Now, lipids. Lipids can be found in the urine as: fatty droplets, in clusters or isolated; “oval fat bodies”, a definition which goes back to the 19th century; fatty casts, and cholesterol crystals. In most instances, they are the consequence of lipid ultrafiltration due to an impairment of glomerular basement membrane (GBM) permeability. Therefore, they are a marker of GBM damage, as it occurs in glomerular diseases. However, rarely, lipiduria can be due to lipid storage diseases, such as Fabry disease.
This is an example of lipid droplets, both in clusters and isolated.
These are lipid particles within the cytoplasm of a proximal renal tubular cell after they have been ultrafiltered at glomerular level and reabsorbed by the tubular cells and organised into lysosomes.
This is a typical “oval fat body”. Today we know that they are nothing but macrophages or renal tubular cells gorged with lipid particles.
And here, a typical fatty cast. As already mentioned above (see slides 17 and 18), under polarized light lipid particles show the typical appearance of “Maltese crosses”.
And here a typical cholesterol crystal, which instead does not polarize light.
What is the clinical meaning of urinary lipids? They are a typical marker of heavy proteinuria as it is found in nephrotic syndrome. However, this is only a general rule, because lipiduria has been described also in patients with mild to moderate proteinuria, and in patients with nonglomerular disorders such as polycystic kidney disease (Kirk et al. Urinary lipid bodies in polycystic kidney disease. Am J Kidney Dis 1985; 5: 49-53). Another situation in which lipiduria can be found is Fabry disease.

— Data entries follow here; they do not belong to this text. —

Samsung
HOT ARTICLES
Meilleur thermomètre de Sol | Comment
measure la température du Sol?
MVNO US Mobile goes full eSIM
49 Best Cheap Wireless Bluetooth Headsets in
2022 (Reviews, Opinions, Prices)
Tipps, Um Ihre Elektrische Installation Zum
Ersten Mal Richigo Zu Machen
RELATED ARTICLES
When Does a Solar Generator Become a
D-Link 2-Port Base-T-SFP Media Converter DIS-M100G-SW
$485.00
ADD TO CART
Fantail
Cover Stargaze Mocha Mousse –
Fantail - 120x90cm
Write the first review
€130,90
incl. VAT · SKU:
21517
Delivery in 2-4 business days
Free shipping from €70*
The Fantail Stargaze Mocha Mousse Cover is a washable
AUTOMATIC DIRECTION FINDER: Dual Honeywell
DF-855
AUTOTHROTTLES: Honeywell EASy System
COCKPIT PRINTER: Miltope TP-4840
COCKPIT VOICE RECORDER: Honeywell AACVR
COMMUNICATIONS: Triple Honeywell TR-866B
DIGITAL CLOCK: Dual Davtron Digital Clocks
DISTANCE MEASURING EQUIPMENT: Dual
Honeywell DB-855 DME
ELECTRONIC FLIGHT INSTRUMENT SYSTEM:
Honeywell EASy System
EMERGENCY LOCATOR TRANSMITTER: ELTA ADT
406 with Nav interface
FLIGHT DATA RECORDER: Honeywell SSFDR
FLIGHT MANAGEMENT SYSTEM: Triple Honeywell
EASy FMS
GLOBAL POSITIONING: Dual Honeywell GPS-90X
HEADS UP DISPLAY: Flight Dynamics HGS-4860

Fabry disease is due to the hereditary deficiency of the enzyme α-galactosidase A. It is characterised by the accumulation of globotriaosylceramide (GL-3) in several organs such as the heart, the brain, the skin and the kidneys. In the kidneys, GL-3 accumulates in glomerular visceral epithelial cells, distal convoluted tubular cells, and the cells of Henle’s loop.
What are the urinary sediment findings in Fabry disease? By phase contrast, we see cells laden with lipids as well as free fatty particles. By polarising light, we see the so-called "Maltese crosses", and by electron microscopy we find lysosomal inclusions, which appear as “myelin figures “ or “myelin bodies”.

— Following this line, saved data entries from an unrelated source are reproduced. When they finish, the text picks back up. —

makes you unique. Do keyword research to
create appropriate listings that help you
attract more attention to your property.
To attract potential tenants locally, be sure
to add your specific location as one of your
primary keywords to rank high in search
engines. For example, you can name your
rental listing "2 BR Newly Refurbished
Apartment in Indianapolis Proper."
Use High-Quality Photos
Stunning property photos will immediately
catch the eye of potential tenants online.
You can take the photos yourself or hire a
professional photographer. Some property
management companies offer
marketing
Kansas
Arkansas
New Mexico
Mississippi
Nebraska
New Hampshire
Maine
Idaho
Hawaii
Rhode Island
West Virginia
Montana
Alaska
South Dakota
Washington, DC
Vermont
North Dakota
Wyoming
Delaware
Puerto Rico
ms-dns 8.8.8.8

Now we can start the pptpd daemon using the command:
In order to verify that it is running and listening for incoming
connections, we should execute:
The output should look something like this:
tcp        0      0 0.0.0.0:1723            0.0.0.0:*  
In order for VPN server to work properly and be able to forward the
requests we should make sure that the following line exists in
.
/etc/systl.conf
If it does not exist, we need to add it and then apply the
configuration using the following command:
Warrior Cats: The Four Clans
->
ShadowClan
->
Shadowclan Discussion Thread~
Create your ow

To show some images of lipiduria as found in Fabry disease, I have to turn to the work “A Colour Atlas of Urine Microscopy” written by Birch DF, Fairley KF, Becker GJ, and Kincaid-Smith P, and published by Chapman & Hall (London) in 1984. Here there is a fatty particle under phase contrast microscopy,
and here the same particle under polarized light. You can see very well the “Maltese cross”.
Here, you see the lysosomal accumulation of GL-3 by transmission electron microscopy, with its typical “myelin body ” structure. All this is interesting and useful, because it is possible to diagnose and follow the course of the disease also by examining the urinary sediment. Of course not necessarily with the electron microscope, but just with phase contrast and filters for polarized light.